Demand on the district has grown over the last decade, with criminal cases in particular climbing steadily.
The ballooning legal business has pushed out other county departments, and now the eight-story courthouse will be used solely for court clerks, judges and staff, and the county attorney’s office.
Zink has worked in the courthouse since 1998, first as a law clerk and later as a prosecutor.
“I thought I came into this with my eyes pretty wide open,” he said. “I was wrong.”
He said he was surprised by “the sheer pace and the never-ending inbound work” each judge faces.
Each judge handles more than a thousand cases a year and uses a software program called the “judge review queue” to track the progress of their cases. New motions pop up on their computer monitors every few minutes.

The most recent workload study, done in 2022, showed the 13th Judicial District needed four more judges than it had.
The districts next in need were the 11th in Flathead County and the 4th in Missoula and Mineral counties. Both needed two more judges.
However, the Montana Legislature in 2025 agreed to add just two new judges in Yellowstone County, and none for the other counties. Currently, a district court judge makes $159,813 a year. Additional funding is required for the judge’s staff.

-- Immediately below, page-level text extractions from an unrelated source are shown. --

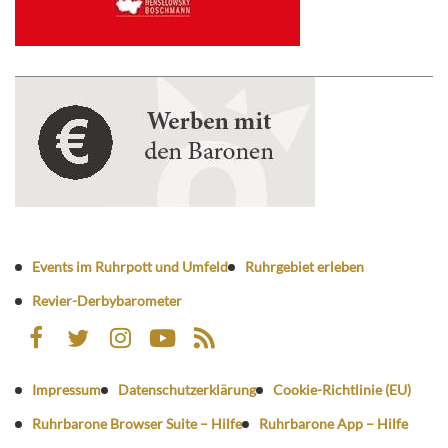
Events im Ruhrpott und Umfeld
Ruhrgebiet erleben
Revier-Derbybarometer
Impressum
Datenschutzerklärung
Cookie-Richtlinie (EU)
Ruhrbarone Browser Suite – Hilfe
Ruhrbarone App – Hilfe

To better handle the heavy caseload, District Court judges in Yellowstone County are trying something new: Half will handle civil cases and the other half will handle criminal cases. After three years, the groups will swap.
The split is meant to dodge conflicts arising from juggling both criminal and civil caseloads.
Too often in the past, criminal cases bumped civil cases out of line at the last minute, so as not to infringe on the constitutional speedy-trial rights of those accused.
Court staff and attorneys lost time preparing for trials that weren’t yet happening, and the already-lengthy lifespan of a civil case grew even longer.
To keep cases moving, the district is trying other changes. Now, judges carve out designated days of the month for child abuse and neglect work, rather than trying to schedule hearings around existing obligations.
Cunningham said the move promises a more predictable calendar for all of the attorneys, social workers and youth advocates involved.
Despite overwhelming caseloads, performance measures for Yellowstone County aren’t far off from state averages. In some recent years, they were better.
Court administrators use case clearance rates to measure whether courts are keeping up with the incoming caseload. A case clearance rate of 100% means the court is closing the same number of cases in a calendar year that were opened.
Data for the past four years shows that in the 13th Judicial District, the worst clearance rate was in 2022, when it cleared 97% of the number of incoming cases. That’s not far below the state’s lowest clearance rate of 99% in 2023.
The state also measures whether courts are closing cases in a timely manner.
In 2025, the 13th Judicial District processed 75% of cases on time, while the rest of the district courts in Montana processed 80% of cases on time. In the three prior years, the 13th Judicial District matched or outpaced the rest of the state.
Due to the state’s spread-out nature, some rural districts are overstaffed, the 2022 workload study showed, with a single judge to handle half of a regular caseload — even accounting for the extra travel time inherent in those jobs. There is no pay differential.
The 2022 workload study showed that while the state employed 53 District Court judges, it needed closer to 65 to handle all the work.